Single by McGuinness Flint

from the album McGuinness Flint
- B-side: "Lazy Afternoon"
- Released: November 1970
- Recorded: 1970
- Studio: Olympic Studios, Barnes, London
- Genre: Folk rock, country rock, blues rock
- Label: Capitol
- Songwriters: Bernard Gallagher, Graham Lyle (A-side); Hughie Flint, Tom McGuinness, Dennis Coulson (B-side)
- Producer: Glyn Johns

Official audio
- "When I'm Dead and Gone" (remastered) on YouTube

= When I'm Dead and Gone =

"When I'm Dead and Gone" is a song written by Benny Gallagher and Graham Lyle, released as a single in 1971, on the Capitol label, by McGuinness Flint.

==Background==
"When I'm Dead and Gone" was one of the first hit singles to feature prominent use of mandolin, played by Lyle, who also took lead vocal. Gallagher played bass guitar and sang tenor harmony, while both he and Lyle also played kazoos and guitarist Tom McGuinness played the dobro solo.

According to McGuinness, "You can get to number one in England and sell 200,000 total. But [the single's release] was over Christmas and it sold 400,000 ... it sold a couple of hundred thousand in America, 100,000 in Germany, 50,000 in Japan."

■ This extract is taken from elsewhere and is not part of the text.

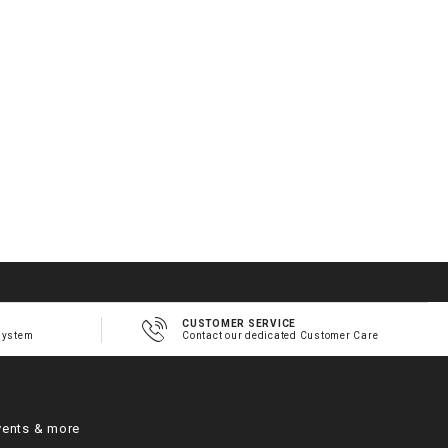
CUSTOMER SERVICE
system
Contact our dedicated Customer Care
vents & more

After Gallagher and Lyle left the group and enjoyed a successful career as a duo, they featured the song regularly on stage - though usually in the lower key of C, rather than the original key of D, and eschewing kazoos in favour of a harmonica, which Gallagher used on a harness. This treatment of the song can be heard on the duo's 1999 album Live In Concert.

== Album personnel==
- Tom McGuinness – guitar, bass
- Benny Gallagher – guitar, bass, keyboards, vocals
- Graham Lyle – guitar, mandolin, bass, vocals
- Dennis Coulson – keyboards, vocals
- Hughie Flint – percussion

==Chart performance==
It was recorded and released in November 1970 as the debut single by McGuinness Flint, peaked at No. 2 in the UK charts the following month, and reached No. 47 in the US charts in February 1971. The song also peaked at No.5 in Ireland, No. 6 in West Germany, No. 39 in Australia, No.34 in Canada, and No. 4 in Singapore.

== Cover versions ==

- Bob Summers recorded a cover which reached number 18 on the Bubbling Under Hot 100 (number 118 on the Hot 100) in 1971.
- The German band Fury In The Slaughterhouse from Hannover recorded a cover version on their album Mono in 1993 which reached number 44 in the German charts in 1994 for 11 weeks.
- Joe Brown recorded a cover on his 2012 The Ukulele Album.
- Def Leppard covered the song for their 2006 album of cover songs, Yeah!. The song was used as a bonus track for copies of the CD sold at Target stores.